*Problem description:* Once the pictures are set aside, transcribe each line of the data exactly.

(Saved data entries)
-*-*-

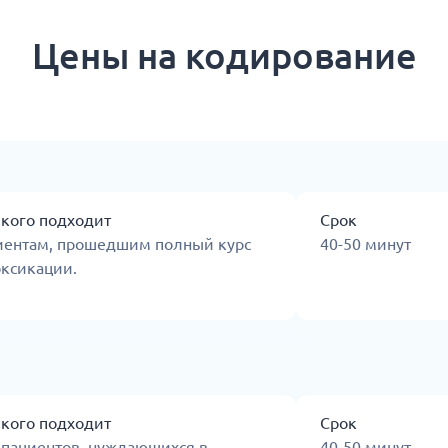
Цены на кодирование
 кого подходит
Срок
иентам, прошедшим полный курс
40-50 минут
оксикации.
 кого подходит
Срок
 пациентов, нуждающихся в
40-50 минут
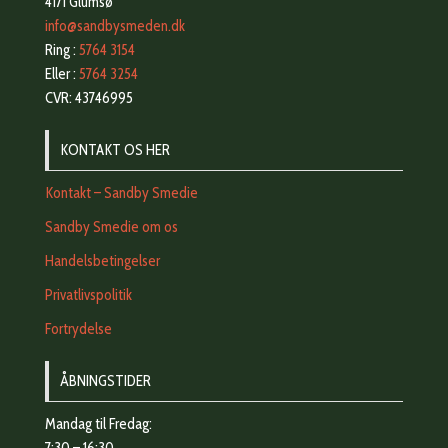
4171 Glumsø
info@sandbysmeden.dk
Ring :
5764 3154
Eller :
5764 3254
CVR: 43746995
KONTAKT OS HER
Kontakt – Sandby Smedie
Sandby Smedie om os
Handelsbetingelser
Privatlivspolitik
Fortrydelse
ÅBNINGSTIDER
Mandag til Fredag:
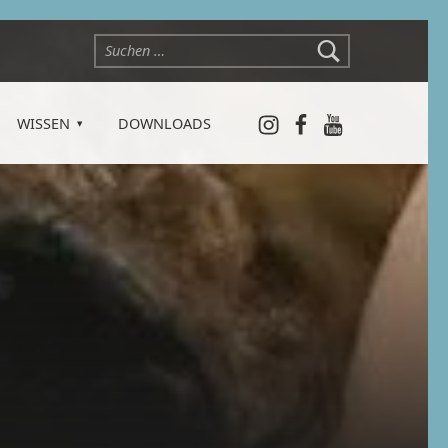
Suchen nach:
Instagram
Facebook
YouTube
WISSEN
DOWNLOADS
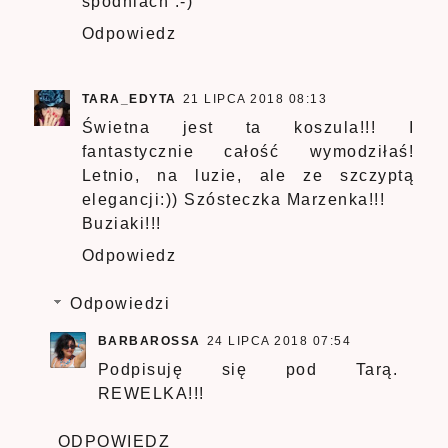
spodniach :-)
Odpowiedz
TARA_EDYTA
21 LIPCA 2018 08:13
Świetna jest ta koszula!!! I
fantastycznie całość wymodziłaś!
Letnio, na luzie, ale ze szczyptą
elegancji:)) Szósteczka Marzenka!!!
Buziaki!!!
Odpowiedz
Odpowiedzi
BARBAROSSA
24 LIPCA 2018 07:54
Podpisuję się pod Tarą.
REWELKA!!!
ODPOWIEDZ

-*-*-

*Expected answer:*
Цены на кодирование
 кого подходит
Срок
иентам, прошедшим полный курс
40-50 минут
оксикации.
 кого подходит
Срок
 пациентов, нуждающихся в
40-50 минут
4171 Glumsø
info@sandbysmeden.dk
Ring :
5764 3154
Eller :
5764 3254
CVR: 43746995
KONTAKT OS HER
Kontakt – Sandby Smedie
Sandby Smedie om os
Handelsbetingelser
Privatlivspolitik
Fortrydelse
ÅBNINGSTIDER
Mandag til Fredag:
Suchen nach:
Instagram
Facebook
YouTube
WISSEN
DOWNLOADS
spodniach :-)
Odpowiedz
TARA_EDYTA
21 LIPCA 2018 08:13
Świetna jest ta koszula!!! I
fantastycznie całość wymodziłaś!
Letnio, na luzie, ale ze szczyptą
elegancji:)) Szósteczka Marzenka!!!
Buziaki!!!
Odpowiedz
Odpowiedzi
BARBAROSSA
24 LIPCA 2018 07:54
Podpisuję się pod Tarą.
REWELKA!!!
ODPOWIEDZ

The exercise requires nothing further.